Despite his youthful appearance, Munyungo is no newcomer: in his over thirty years of playing, he has developed an awesome versatility and became a well-respected and much requested session, concert and tour player. He has performed with Miles Davis, Stevie Wonder, Sting, Kenny Loggins, Herbie Hancock, Dianne Reeves, the Zawinul Syndicate, George Howard, Ronnie Laws, The Temptations, Four Tops, The Supremes, Bennie Maupin, Bill Summers, Marcus Miller, and dozens of others, including numerous ethnic music and dance troupes.
Munyungo was born in Los Angeles, California, into creative surroundings: his parents, Arthur Jackson Jr. and Genie Jackson, both maintained various involvements in music, dance and writing, and Munyungo is the nephew of the legendary jazz, pop and blues singer and pianist Nellie Lutcher who was on Capital Records.
As a child, Munyungo was required to take classical piano lessons, and did so until he was nineteen years old. But in his high school years, when one of his buddies started a Latin jazz band, seventeen-year-old Munyungo found himself uncontrollably attracted to the sound of the timbales, and his interest in piano began to fade. He began spending more and more time with the percussionist in that band, soon discovering that he was quite skillful at observing and remembering the techniques. His first opportunity he purchased his very own set of timbales.
During this period, Munyungo’s father was program director of a jazz radio station. The benefit to Munyungo was the constant exposure to much music. He happily surrounded himself with the albums of the many Latin artists of the day such as Mongo Santamaria, Willie Bobo, and Tito Puente, and practiced by playing his timbales along with these albums. Soon, his system of observation-plus-practice proved to be an effective method of self-training, and it wasn’t long before he formed a Latin jazz band with his classmates.

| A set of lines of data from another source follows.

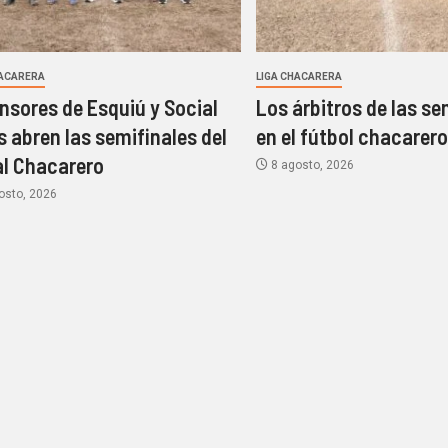
HACARERA
LIGA CHACARERA
nsores de Esquiú y Social
Los árbitros de las se
s abren las semifinales del
en el fútbol chacarer
l Chacarero
8 agosto, 2026
osto, 2026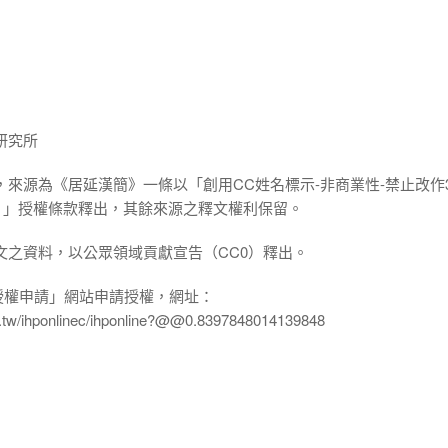
研究所
，來源為《居延漢簡》一條以「創用CC姓名標示-非商業性-禁止改作3
.0 TW）」授權條款釋出，其餘來源之釋文權利保留。
文之資料，以公眾領域貢獻宣告（CC0）釋出。
授權申請」網站申請授權，網址：
edu.tw/ihponlinec/ihponline?@@0.8397848014139848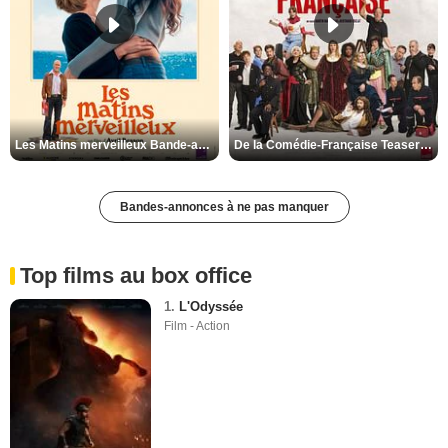
Territoire de Belfort
Val-d'Oise
Val-de-Marne
Var
Vaucluse
Vendée
Les Matins merveilleux Bande-annonce VF
De la Comédie-Française Teaser VF
Vienne
Vosges
Bandes-annonces à ne pas manquer
Yonne
Yvelines
Top films au box office
1.
L'Odyssée
Film - Action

Munyungo’s passion for the timbales was only the beginning. From that point, he made the natural progression to Congas, Bongos, Latin Percussion and beyond, eventually to religious Bata Drumming, and numerous drums and percussion from many different cultures.
Subsequently, he met and worked with traditional drummers from Africa, Latin America, the Caribbean, China and Japan resulting in a collection of over four hundred percussion instruments and drums from all over the world — all of which he plays proficiently.
Why that name? On several occasions, he performed with some players from Africa and the Caribbean, who would shout “Munyungo!” (Which is a Zulu word meaning “door” or “entrance”) to cheer him on as he played — and it wasn’t long before the word attached to him as a nickname.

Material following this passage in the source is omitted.